[jira] [Commented] (SPARK-15581) MLlib 2.1 Roadmap

Joseph K. Bradley (JIRA) Fri, 09 Dec 2016 15:39:01 -0800

    [ 
https://issues.apache.org/jira/browse/SPARK-15581?page=com.atlassian.jira.plugin.system.issuetabpanels:comment-tabpanel&focusedCommentId=15736685#comment-15736685
 ]


Joseph K. Bradley commented on SPARK-15581:
-------------------------------------------

I like a lot of the points made here.  A few thoughts with each:

* Clearly messaging what we WILL get done + limiting promises based on reviewer 
bandwidth
** I'll try to draft some ideas for how to do this.  I'd really like to make 
good use of JIRA fields like Target Version, Priority, and labels in order to 
make it easy to write searches to help contributors explore JIRA.

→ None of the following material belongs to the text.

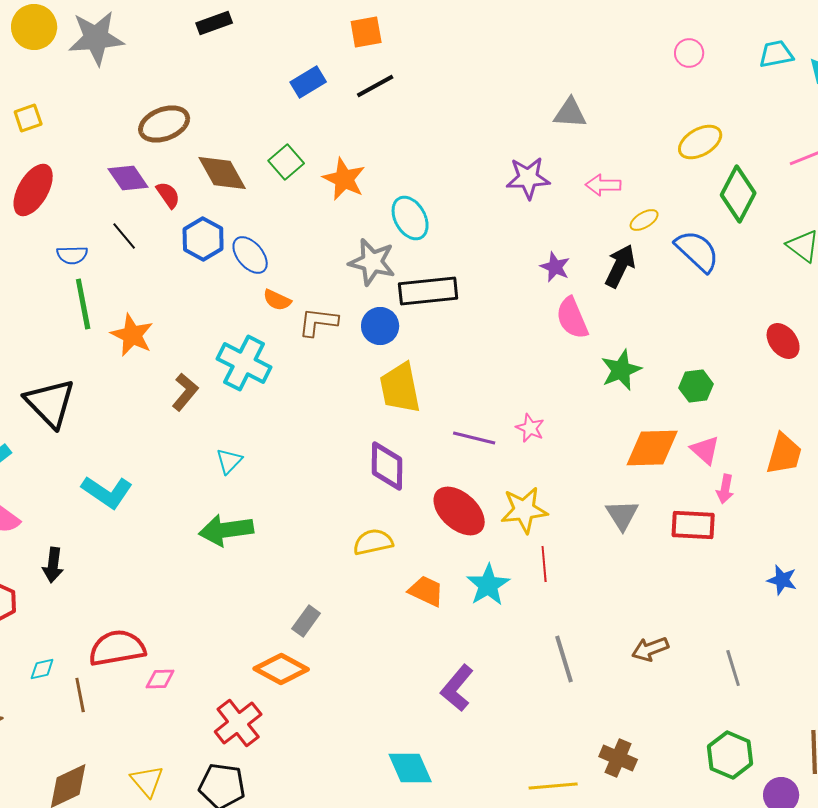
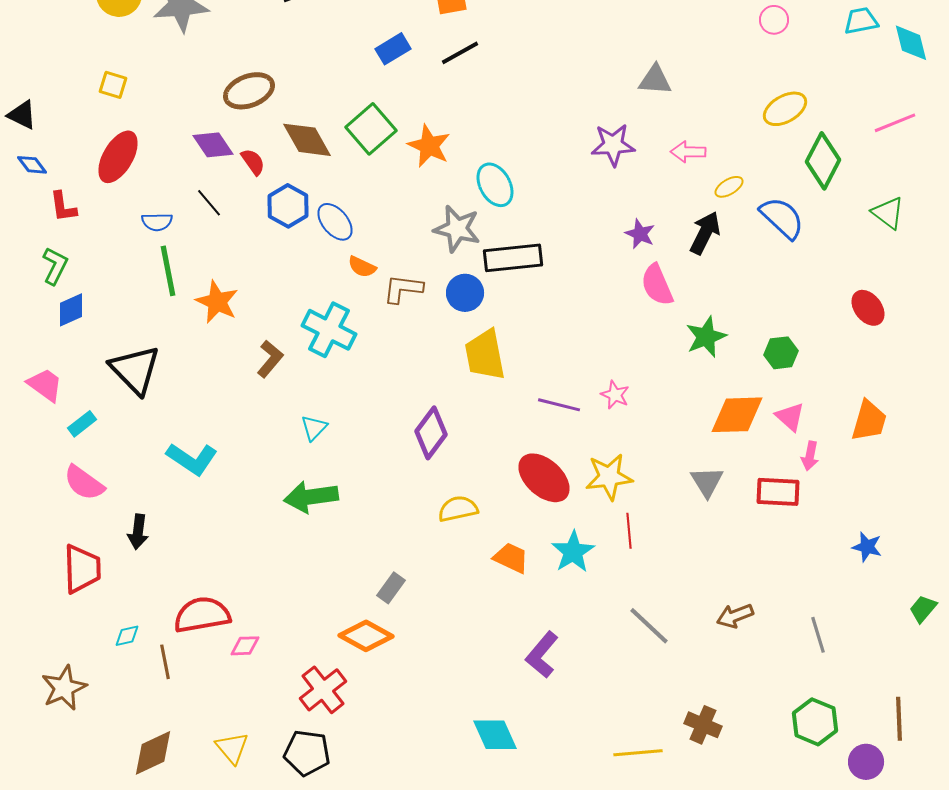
yellow square: (28, 118) -> (113, 85), turned 36
green square: (286, 162) -> (371, 129), size x1.4
purple diamond: (387, 466) -> (431, 433), moved, turned 36
gray line: (564, 659) -> (649, 626), turned -30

* Umbrella vs. specific JIRAs.  Broad efforts vs. targeted efforts.
** [~holdenk] I like umbrellas for organization, coverage, and coordination, 
and I agree with you that we should not get rid of them---and that the answer 
is to be stricter about specifying Priority.

* Short-term (next minor release) vs long-term (next major release) efforts
** I worry about promising specific JIRAs by the next major release because 
those JIRAs could easily pile up to make the final list huge.  We will have to 
limit those to critical or breaking changes.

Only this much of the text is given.